Today, in 2021, AVID is still around and better than ever. But there are plenty of other non-linear video editing software tools. These apps and programs allow your videos to be edited faster and less expensively than ever before without compromising quality.
What Tools To Use to Create Effective Videos?
As we’ve noted earlier, the video editing software market is very plentiful nowadays. You can find the tool for every taste and budget. But grabbing the first random tool you find online and starting editing your footage with it isn’t the best idea. So, you want to check out some of the most popular and robust programs to get the best possible result.
- Magisto Video Maker. This easy-to-use tool uses the power of AI technology to spot the parts of your video that need enhancement. Add colorful stickers, captions, graphics, filters, and visual effects to your video. And don’t forget to share your creation with others on social media or email.
- Movavi Video Editor. Lots of beginner videographers choose Movavi video editing software. Movavi Video Editor is a powerful solution that can help you quickly translate your creative vision into mesmerizing video projects. Create stylish movies from your videos and images. Add effective transitions, titles, music tracks, and advanced visual effects to your video and watch it gather thousands of likes.
- DaVinci Resolve. It’s a unique app that combines editing, color correction, visual effects, motion graphics, and audio post-production within a single solution! Its elegant and intuitive interface helps you locate and utilize the necessary features and apply desired effects to your videos. DaVinci is easy to use and useful for beginner users and professionals alike.

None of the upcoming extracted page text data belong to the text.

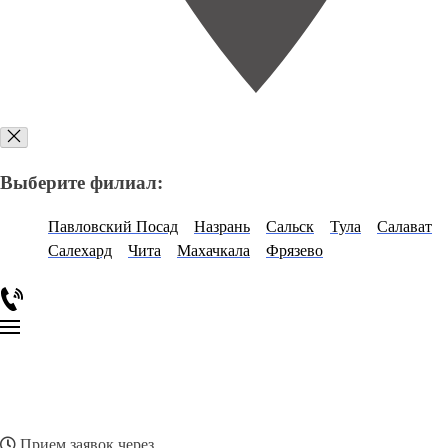
Выберите филиал:
Павловский Посад
Назрань
Сальск
Тула
Салават
Салехард
Чита
Махачкала
Фрязево
Прием заявок через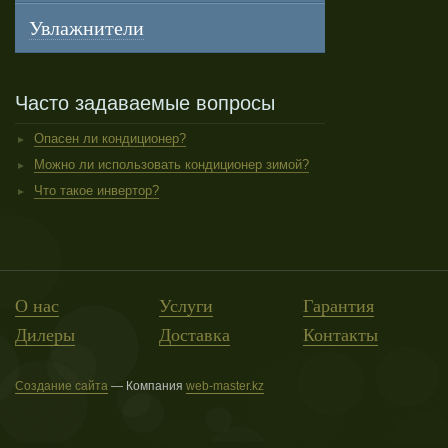
Увлажнители
Часто задаваемые вопросы
Опасен ли кондиционер?
Можно ли использовать кондиционер зимой?
Что такое инвертор?
О нас
Услуги
Гарантия
Дилеры
Доставка
Контакты
Создание сайта
— Компания
web-master.kz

Video editing has come a long way since its inception. Lots of artists, scientists, and ordinary enthusiasts invested their time and talent in video editing development and paved the way for countless breakthroughs in this field. Today, many users have an excellent opportunity to enjoy the results of the video editing evolution. It’s easier than ever to quickly make a compelling product demo, helpful video tutorial for your blog, or a clickable YouTube thumbnail without expensive equipment or special skills at one’s disposal. And you can also tap into the power of dedicated video editors to instantly spruce up your video projects!